For Nassim Nicholas Taleb, the answer to the last question is yes.
A prominent scholar and risk analyst, Taleb believes that the way we think about risk is restricted and fundamentally flawed. We focus too much on what we know, and not enough on what we don’t know.
In ‘The Black Swan’, he takes on the orthodoxy of statistics and probability theory and offers tricks for handling and learning from unexpected events.
Spotting Black Swans
The book itself often feels digressive and self-aggrandising, but the ideas are good. Taleb convincingly criticises everything from the Gaussian curve and the scientific method, to heuristics and human cognition.
But this isn’t an overly academic or scientific book; there’s no complex discussion or convincing case studies. Taleb is partial instead to a mix of anecdotes, counterfactuals and real-world examples, though his choice of the latter is disappointingly predictable: paragraphs about the rise of Google and the fall of Black-Scholes make several appearances.

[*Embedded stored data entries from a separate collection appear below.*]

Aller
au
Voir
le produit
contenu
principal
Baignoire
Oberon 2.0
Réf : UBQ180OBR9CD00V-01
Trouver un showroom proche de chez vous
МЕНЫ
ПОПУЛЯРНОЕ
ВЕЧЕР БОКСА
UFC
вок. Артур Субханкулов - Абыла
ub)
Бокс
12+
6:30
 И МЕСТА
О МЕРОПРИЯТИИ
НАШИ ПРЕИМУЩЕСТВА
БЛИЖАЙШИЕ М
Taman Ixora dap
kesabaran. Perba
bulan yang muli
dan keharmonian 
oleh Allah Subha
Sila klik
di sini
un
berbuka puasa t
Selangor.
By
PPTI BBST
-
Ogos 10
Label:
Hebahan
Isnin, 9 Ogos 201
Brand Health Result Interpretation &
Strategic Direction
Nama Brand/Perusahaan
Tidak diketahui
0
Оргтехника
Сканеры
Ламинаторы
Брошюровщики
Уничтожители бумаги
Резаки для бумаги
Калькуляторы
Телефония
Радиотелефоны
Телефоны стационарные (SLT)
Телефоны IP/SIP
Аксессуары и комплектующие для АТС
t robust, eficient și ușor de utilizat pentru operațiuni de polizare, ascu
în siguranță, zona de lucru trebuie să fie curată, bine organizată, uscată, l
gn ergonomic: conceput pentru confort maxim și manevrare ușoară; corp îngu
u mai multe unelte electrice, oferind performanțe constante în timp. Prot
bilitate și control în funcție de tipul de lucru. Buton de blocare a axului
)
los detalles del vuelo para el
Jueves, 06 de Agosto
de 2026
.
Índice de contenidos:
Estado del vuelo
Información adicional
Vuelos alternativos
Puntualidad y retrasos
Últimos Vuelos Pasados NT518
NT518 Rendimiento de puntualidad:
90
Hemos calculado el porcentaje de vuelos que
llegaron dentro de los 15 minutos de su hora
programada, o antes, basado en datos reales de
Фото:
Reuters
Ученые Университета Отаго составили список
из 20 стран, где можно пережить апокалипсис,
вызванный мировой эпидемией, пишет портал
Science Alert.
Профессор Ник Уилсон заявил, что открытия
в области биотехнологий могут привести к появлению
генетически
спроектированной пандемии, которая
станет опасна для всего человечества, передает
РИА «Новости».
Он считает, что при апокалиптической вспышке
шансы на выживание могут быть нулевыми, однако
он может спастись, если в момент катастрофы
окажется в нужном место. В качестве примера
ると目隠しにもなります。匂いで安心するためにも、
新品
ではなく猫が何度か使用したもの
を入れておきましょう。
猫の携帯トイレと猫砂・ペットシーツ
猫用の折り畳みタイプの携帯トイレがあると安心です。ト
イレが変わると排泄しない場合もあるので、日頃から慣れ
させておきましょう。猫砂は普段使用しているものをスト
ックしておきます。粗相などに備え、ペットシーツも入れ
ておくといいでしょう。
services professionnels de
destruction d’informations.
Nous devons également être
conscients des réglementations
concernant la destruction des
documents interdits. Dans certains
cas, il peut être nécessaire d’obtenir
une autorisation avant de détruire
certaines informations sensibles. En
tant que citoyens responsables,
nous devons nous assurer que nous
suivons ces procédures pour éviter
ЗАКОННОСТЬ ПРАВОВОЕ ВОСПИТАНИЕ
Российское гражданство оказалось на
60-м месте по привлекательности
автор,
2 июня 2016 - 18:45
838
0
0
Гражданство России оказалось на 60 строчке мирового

Where this book succeeds is in its ability to question how we manage risk, and to offer alternative ways of thinking and using data.
When it comes to managing risk, the challenge, Taleb says, is to use systems of thinking that are ‘antifragile’ and less reliant on known information. Resilient systems of thinking embrace variability and unknowns, and absorb and improve from unexpected events.
Is it worth a read?
Will this book help decision makers and businesses act in a world characterised by black swan events? Probably not. But Taleb’s ideas will provoke introspection and encourage you to focus less on what you know, and more on what you don’t know.
For readers familiar with chaos theory, statistics or the writings of Thomas Kuhn, Taleb’s book says nothing new. But even the most well read among us will find ‘The Black Swan’ to be an entertaining (if not insightful) look into the world of the expectedly unexpected.